-- EXERCISE --
Reproduce each line below precisely. Drop the pictures.

[Stored entries]
+++++
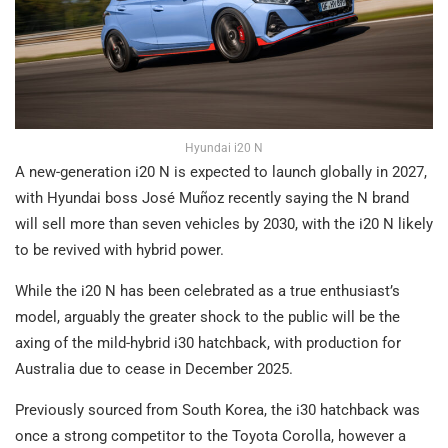
Hyundai i20 N
A new-generation i20 N is expected to launch globally in 2027,
with Hyundai boss José Muñoz recently saying the N brand
will sell more than seven vehicles by 2030, with the i20 N likely
to be revived with hybrid power.
While the i20 N has been celebrated as a true enthusiast’s
model, arguably the greater shock to the public will be the
axing of the mild-hybrid i30 hatchback, with production for
Australia due to cease in December 2025.
Previously sourced from South Korea, the i30 hatchback was
once a strong competitor to the Toyota Corolla, however a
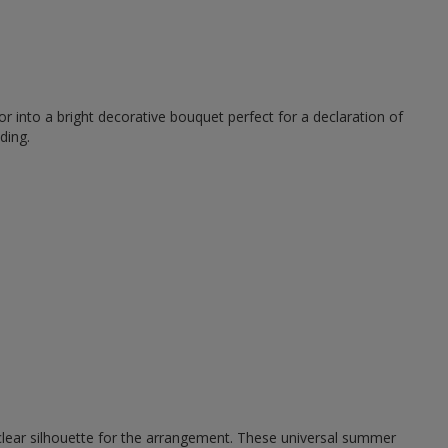
r into a bright decorative bouquet perfect for a declaration of
ding.
 clear silhouette for the arrangement. These universal summer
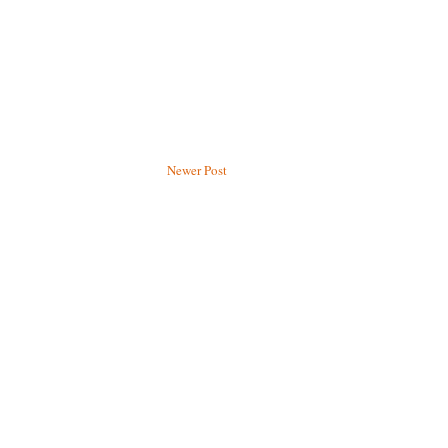
Newer Post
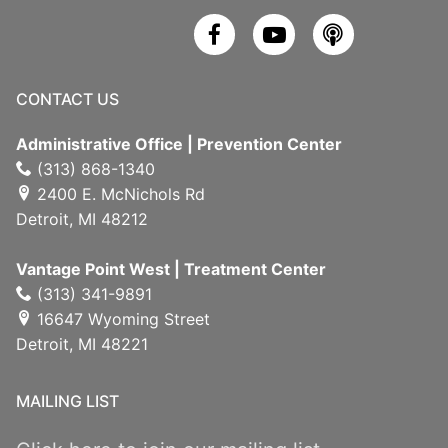
CONTACT US
Administrative Office | Prevention Center
(313) 868-1340
2400 E. McNichols Rd
Detroit, MI 48212
Vantage Point West | Treatment Center
(313) 341-9891
16647 Wyoming Street
Detroit, MI 48221
MAILING LIST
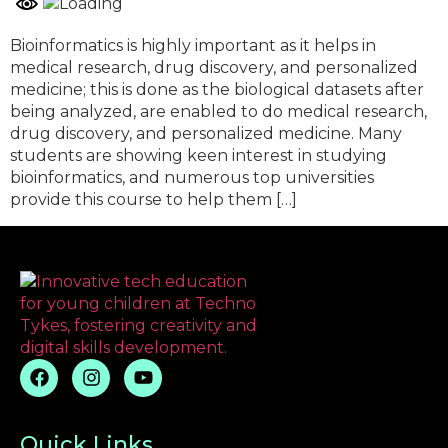
Bioinformatics is highly important as it helps in
medical research, drug discovery, and personalized
medicine; this is done as the biological datasets after
being analyzed, are enabled to do medical research,
drug discovery, and personalized medicine. Many
students are showing keen interest in studying
bioinformatics, and numerous top universities
provide this course to help them […]
Quick Links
+++++
-- OUTPUT FOR THIS TASK --
Hyundai i20 N
A new-generation i20 N is expected to launch globally in 2027,
with Hyundai boss José Muñoz recently saying the N brand
will sell more than seven vehicles by 2030, with the i20 N likely
to be revived with hybrid power.
While the i20 N has been celebrated as a true enthusiast’s
model, arguably the greater shock to the public will be the
axing of the mild-hybrid i30 hatchback, with production for
Australia due to cease in December 2025.
Previously sourced from South Korea, the i30 hatchback was
once a strong competitor to the Toyota Corolla, however a
r into a bright decorative bouquet perfect for a declaration of
ding.
 clear silhouette for the arrangement. These universal summer
Newer Post
CONTACT US
Administrative Office | Prevention Center
(313) 868-1340
2400 E. McNichols Rd
Detroit, MI 48212
Vantage Point West | Treatment Center
(313) 341-9891
16647 Wyoming Street
Detroit, MI 48221
MAILING LIST
Bioinformatics is highly important as it helps in
medical research, drug discovery, and personalized
medicine; this is done as the biological datasets after
being analyzed, are enabled to do medical research,
drug discovery, and personalized medicine. Many
students are showing keen interest in studying
bioinformatics, and numerous top universities
provide this course to help them […]
Quick Links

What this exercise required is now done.